[Saved data entries]
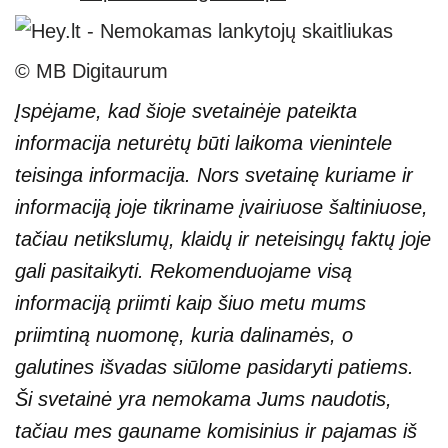
© MB Digitaurum
Įspėjame, kad šioje svetainėje pateikta
informacija neturėtų būti laikoma vienintele
teisinga informacija. Nors svetainę kuriame ir
informaciją joje tikriname įvairiuose šaltiniuose,
tačiau netikslumų, klaidų ir neteisingų faktų joje
gali pasitaikyti. Rekomenduojame visą
informaciją priimti kaip šiuo metu mums
priimtiną nuomonę, kuria dalinamės, o
galutines išvadas siūlome pasidaryti patiems.
Ši svetainė yra nemokama Jums naudotis,
tačiau mes gauname komisinius ir pajamas iš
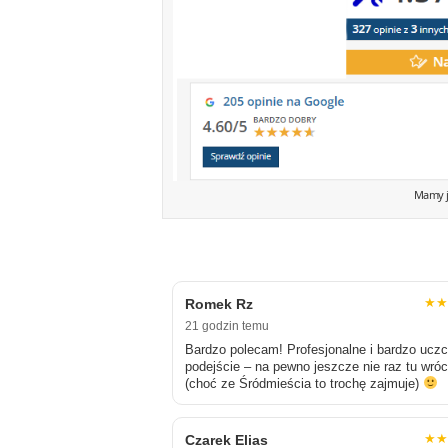
Mamy j
★
Romek Rz
21 godzin temu
Bardzo polecam! Profesjonalne i bardzo ucz
podejście – na pewno jeszcze nie raz tu wró
(choć ze Śródmieścia to trochę zajmuje)
★
Czarek Elias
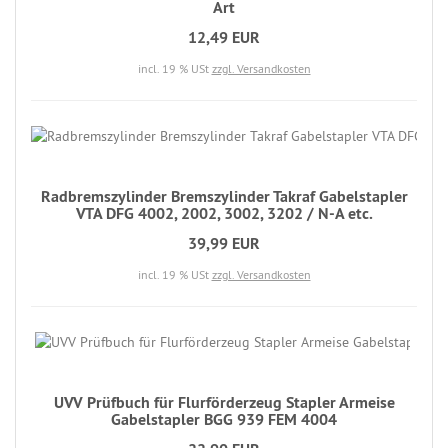
Art
12,49 EUR
incl. 19 % USt
zzgl. Versandkosten
Radbremszylinder Bremszylinder Takraf Gabelstapler
VTA DFG 4002, 2002, 3002, 3202 / N-A etc.
39,99 EUR
incl. 19 % USt
zzgl. Versandkosten
UVV Prüfbuch für Flurförderzeug Stapler Armeise
Gabelstapler BGG 939 FEM 4004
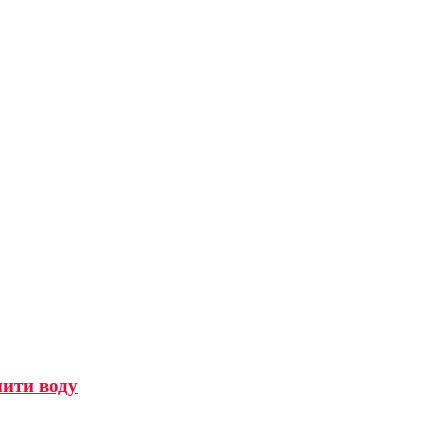
мити воду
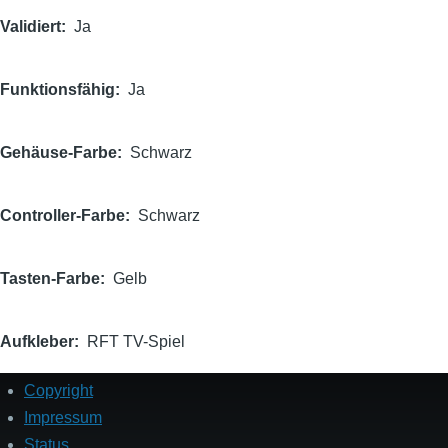
Validiert
Ja
Funktionsfähig
Ja
Gehäuse-Farbe
Schwarz
Controller-Farbe
Schwarz
Tasten-Farbe
Gelb
Aufkleber
RFT TV-Spiel
Copyright
Fußzeile
Impressum
Status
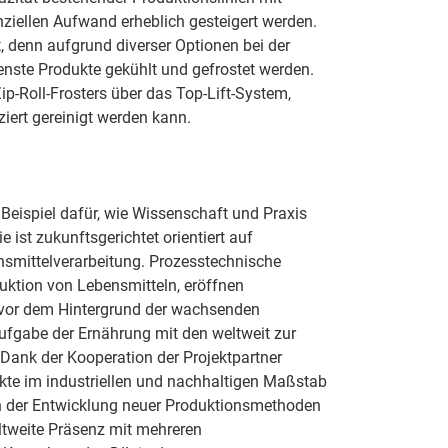
nziellen Aufwand erheblich gesteigert werden.
ät, denn aufgrund diverser Optionen bei der
enste Produkte gekühlt und gefrostet werden.
ip-Roll-Frosters über das Top-Lift-System,
iert gereinigt werden kann.
 Beispiel dafür, wie Wissenschaft und Praxis
ist zukunftsgerichtet orientiert auf
nsmittelverarbeitung. Prozesstechnische
duktion von Lebensmitteln, eröffnen
m vor dem Hintergrund der wachsenden
Aufgabe der Ernährung mit den weltweit zur
Dank der Kooperation der Projektpartner
kte im industriellen und nachhaltigen Maßstab
 in der Entwicklung neuer Produktionsmethoden
ltweite Präsenz mit mehreren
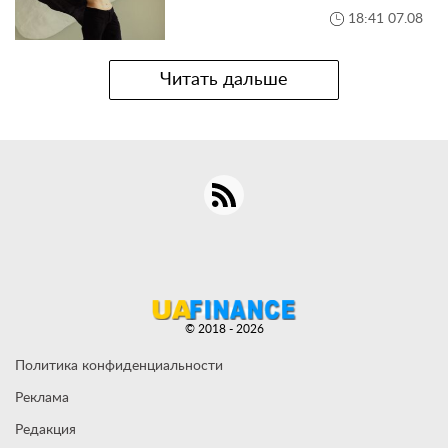
18:41 07.08
Читать дальше
© 2018 - 2026
Политика конфиденциальности
Реклама
Редакция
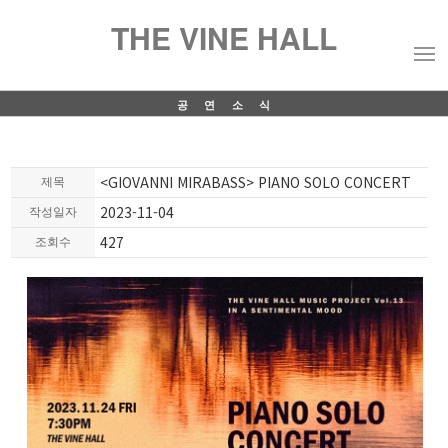
THE VINE HALL
공연소식
<GIOVANNI MIRABASS> PIANO SOLO CONCERT
제목
2023-11-04
작성일자
427
조회수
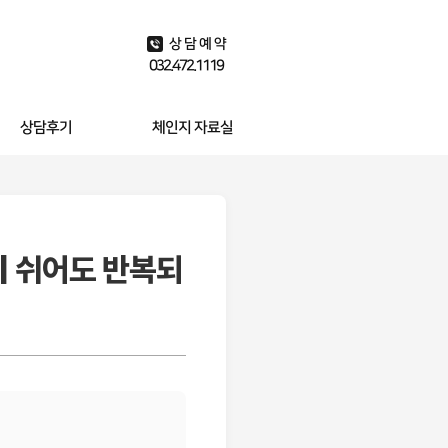
상담예약
032.472.1119
상담후기
체인지 자료실
유튜브 동영상
상담사례 찾기
스포츠 최면 사례
| 쉬어도 반복되
체인지 칼럼
체인지 블로그
자주묻는 질문
상담비용
알리는 글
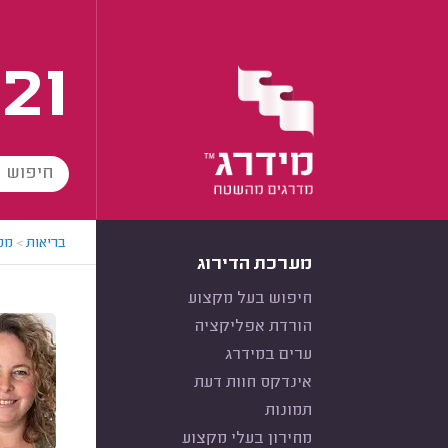
21
בריאות
>
מטפ
מערכת הדירוג
חיפוש בעל מקצוע
הורדת אפליקציה
ערים במידרג
אינדקס חוות דעת
תמונות
מחירון בעלי מקצוע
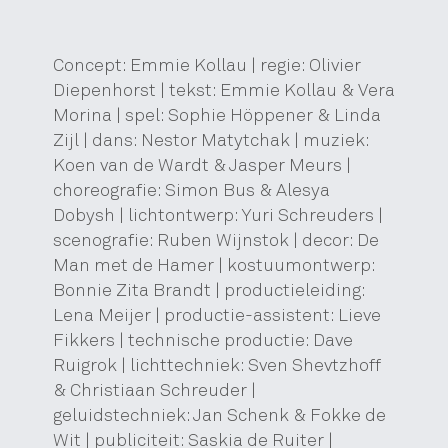
Concept: Emmie Kollau | regie: Olivier
Diepenhorst | tekst: Emmie Kollau & Vera
Morina | spel: Sophie Höppener & Linda
Zijl | dans: Nestor Matytchak | muziek:
Koen van de Wardt & Jasper Meurs |
choreografie: Simon Bus & Alesya
Dobysh | lichtontwerp: Yuri Schreuders |
scenografie: Ruben Wijnstok | decor: De
Man met de Hamer | kostuumontwerp:
Bonnie Zita Brandt | productieleiding:
Lena Meijer | productie-assistent: Lieve
Fikkers | technische productie: Dave
Ruigrok | lichttechniek: Sven Shevtzhoff
& Christiaan Schreuder |
geluidstechniek: Jan Schenk & Fokke de
Wit | publiciteit: Saskia de Ruiter |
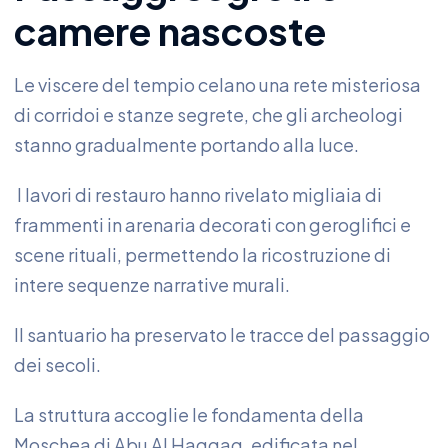
camere nascoste
Le viscere del tempio celano una rete misteriosa
di corridoi e stanze segrete, che gli archeologi
stanno gradualmente portando alla luce.
I lavori di restauro hanno rivelato migliaia di
frammenti in arenaria decorati con geroglifici e
scene rituali, permettendo la ricostruzione di
intere sequenze narrative murali.
Il santuario ha preservato le tracce del passaggio
dei secoli.
La struttura accoglie le fondamenta della
Moschea di Abu Al Haggag, edificata nel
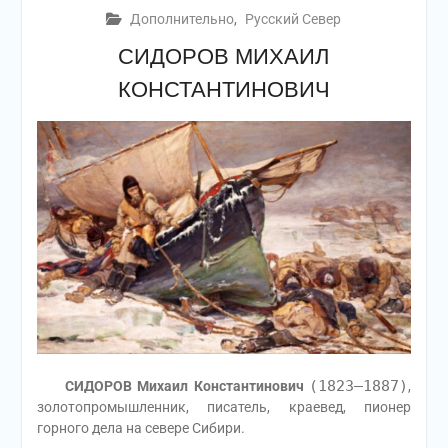
Дополнительно
,
Русский Север
СИДОРОВ МИХАИЛ
КОНСТАНТИНОВИЧ
(1823—1887)
СИДОРОВ Михаил Константинович
,
золотопромышленник, писатель, краевед, пионер
горного дела на севере Сибири.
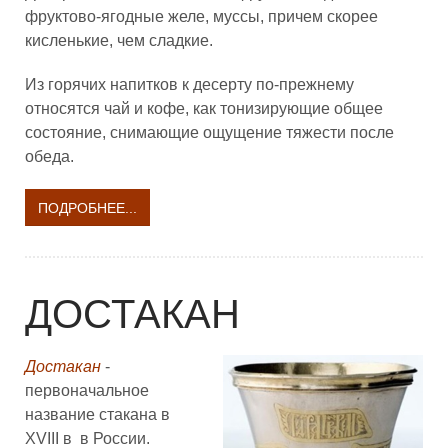
фруктово-ягодные желе, муссы, причем скорее
кисленькие, чем сладкие.
Из горячих напитков к десерту по-прежнему
относятся чай и кофе, как тонизирующие общее
состояние, снимающие ощущение тяжести после
обеда.
ПОДРОБНЕЕ...
ДОСТАКАН
Достакан
-
первоначальное
название стакана в
XVIII в в России.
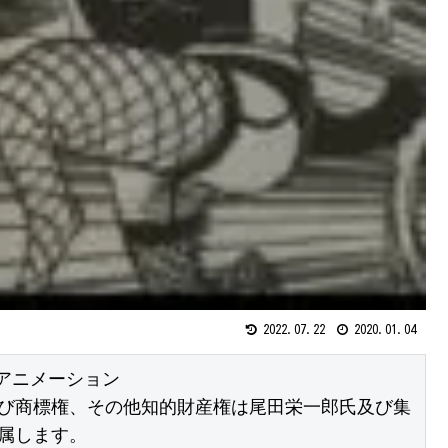
2022.07.22
2020.01.04
アニメーション

び商標権、その他知的財産権は尾田栄一郎氏及び集
属します。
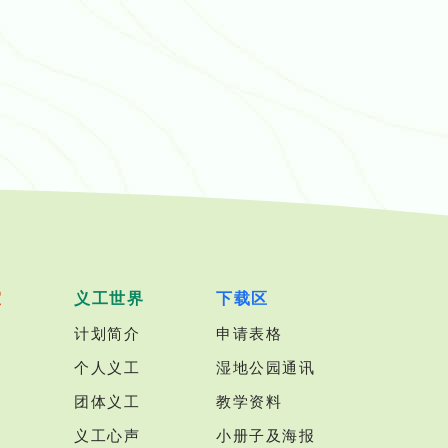
室
义工世界
下载区
计划简介
申请表格
个人义工
湿地公园通讯
团体义工
教学资料
义工心声
小册子及海报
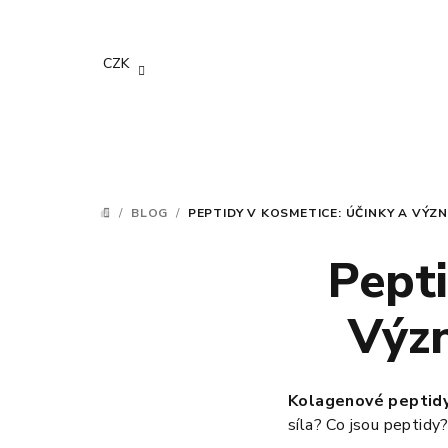
Přejít
na
obsah
CZK
/
BLOG
/
PEPTIDY V KOSMETICE: ÚČINKY A VÝZ
DOMŮ
Pepti
Význ
Kolagenové peptid
síla? Co jsou peptidy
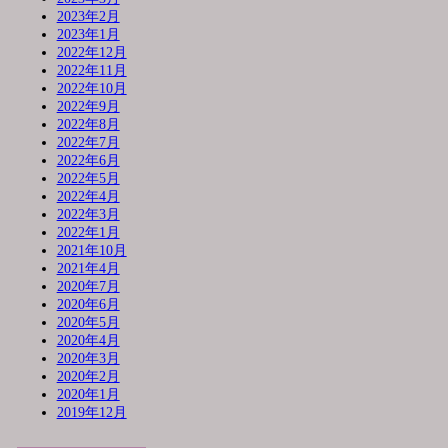
2023年2月
2023年1月
2022年12月
2022年11月
2022年10月
2022年9月
2022年8月
2022年7月
2022年6月
2022年5月
2022年4月
2022年3月
2022年1月
2021年10月
2021年4月
2020年7月
2020年6月
2020年5月
2020年4月
2020年3月
2020年2月
2020年1月
2019年12月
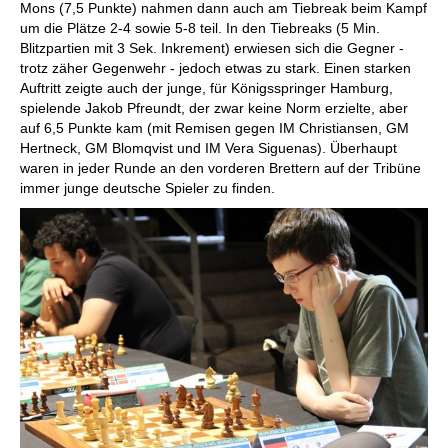
Mons (7,5 Punkte) nahmen dann auch am Tiebreak beim Kampf
um die Plätze 2-4 sowie 5-8 teil. In den Tiebreaks (5 Min.
Blitzpartien mit 3 Sek. Inkrement) erwiesen sich die Gegner -
trotz zäher Gegenwehr - jedoch etwas zu stark. Einen starken
Auftritt zeigte auch der junge, für Königsspringer Hamburg,
spielende Jakob Pfreundt, der zwar keine Norm erzielte, aber
auf 6,5 Punkte kam (mit Remisen gegen IM Christiansen, GM
Hertneck, GM Blomqvist und IM Vera Siguenas). Überhaupt
waren in jeder Runde an den vorderen Brettern auf der Tribüne
immer junge deutsche Spieler zu finden.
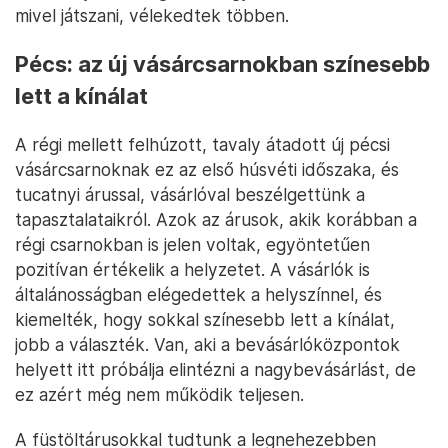
mivel játszani, vélekedtek többen.
Pécs: az új vásárcsarnokban színesebb
lett a kínálat
A régi mellett felhúzott, tavaly átadott új pécsi
vásárcsarnoknak ez az első húsvéti időszaka, és
tucatnyi árussal, vásárlóval beszélgettünk a
tapasztalataikról. Azok az árusok, akik korábban a
régi csarnokban is jelen voltak, egyöntetűen
pozitívan értékelik a helyzetet. A vásárlók is
általánosságban elégedettek a helyszínnel, és
kiemelték, hogy sokkal színesebb lett a kínálat,
jobb a választék. Van, aki a bevásárlóközpontok
helyett itt próbálja elintézni a nagybevásárlást, de
ez azért még nem működik teljesen.
A füstöltárusokkal tudtunk a legnehezebben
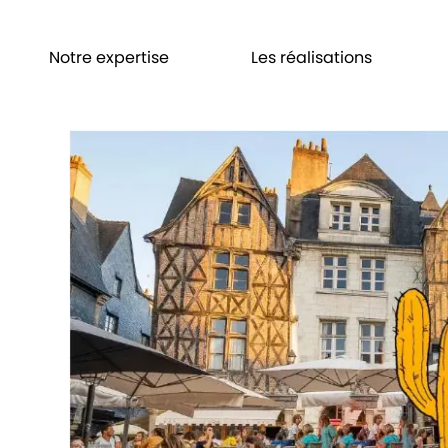
Notre expertise
Les réalisations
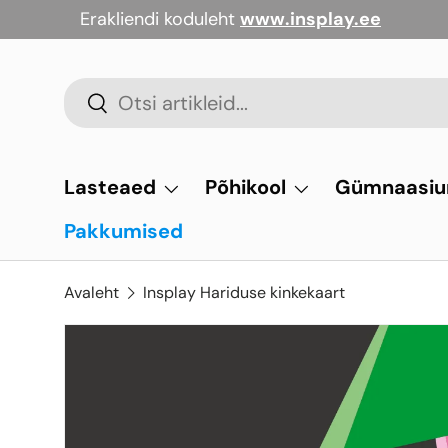
Erakliendi koduleht
www.insplay.ee
Jäta vahele
Otsi
Otsi
Lasteaed
Põhikool
Gümnaasi
Pakkumised
Avaleht
Insplay Hariduse kinkekaart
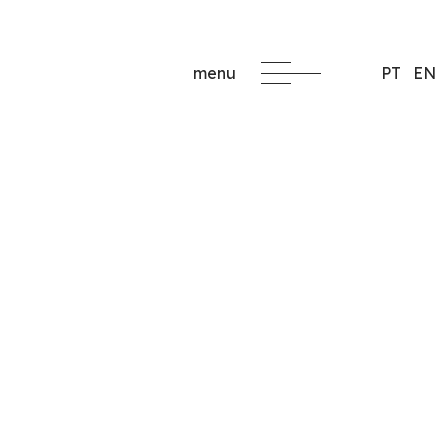
menu
PT
EN
formacao@critec.pt
edida
a
s para empresas, con
ados a las necesidades
ización.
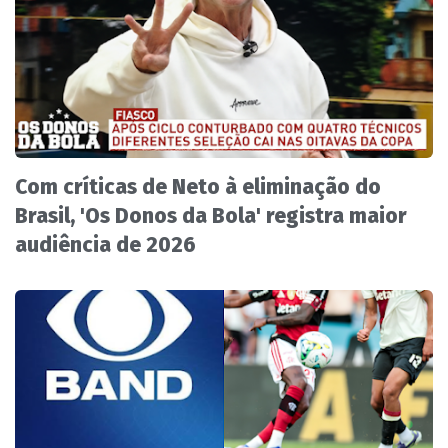
Com críticas de Neto à eliminação do
Brasil, 'Os Donos da Bola' registra maior
audiência de 2026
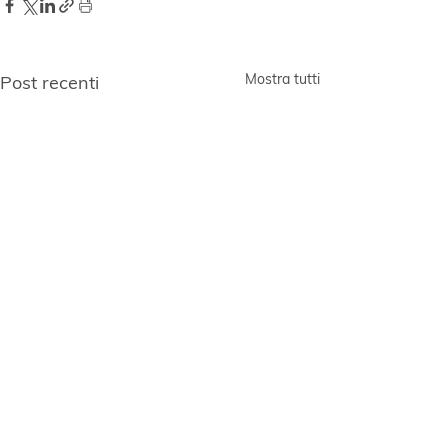
Mostra tutti
Post recenti
Restiamo in contatto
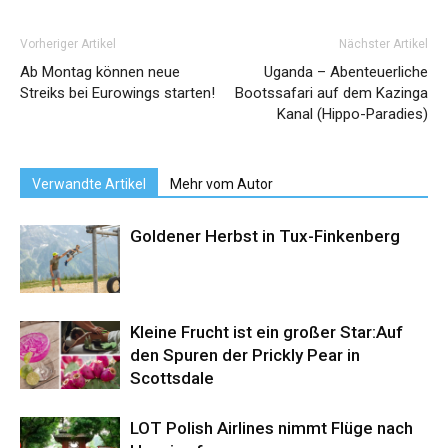
Vorheriger Artikel
Nächster Artikel
Ab Montag können neue
Uganda – Abenteuerliche
Streiks bei Eurowings starten!
Bootssafari auf dem Kazinga
Kanal (Hippo-Paradies)
Verwandte Artikel
Mehr vom Autor
Goldener Herbst in Tux-Finkenberg
Kleine Frucht ist ein großer Star:Auf
den Spuren der Prickly Pear in
Scottsdale
LOT Polish Airlines nimmt Flüge nach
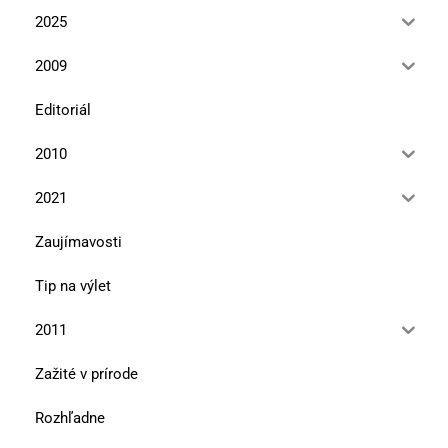
2025
2009
Editoriál
2010
2021
Zaujímavosti
Tip na výlet
2011
Zažité v prírode
Rozhľadne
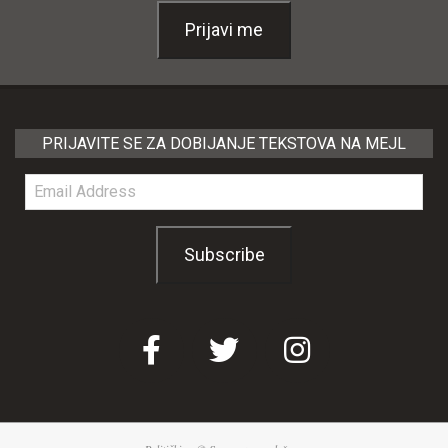
Prijavi me
PRIJAVITE SE ZA DOBIJANJE TEKSTOVA NA MEJL
Email
Address
Subscribe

- _Directions_: Your task is to give again, unchanged, the lines from the line that contains "Mostra tutti" to the end of the records. Include both end lines but no pictures.

- _Answer box_:
Mostra tutti
Post recenti
Restiamo in contatto
Vorheriger Artikel
Nächster Artikel
Ab Montag können neue
Uganda – Abenteuerliche
Streiks bei Eurowings starten!
Bootssafari auf dem Kazinga
Kanal (Hippo-Paradies)
Verwandte Artikel
Mehr vom Autor
Goldener Herbst in Tux-Finkenberg
Kleine Frucht ist ein großer Star:Auf
den Spuren der Prickly Pear in
Scottsdale
LOT Polish Airlines nimmt Flüge nach
2025
2009
Editoriál
2010
2021
Zaujímavosti
Tip na výlet
2011
Zažité v prírode
Rozhľadne
Prijavi me
PRIJAVITE SE ZA DOBIJANJE TEKSTOVA NA MEJL
Email
Address
Subscribe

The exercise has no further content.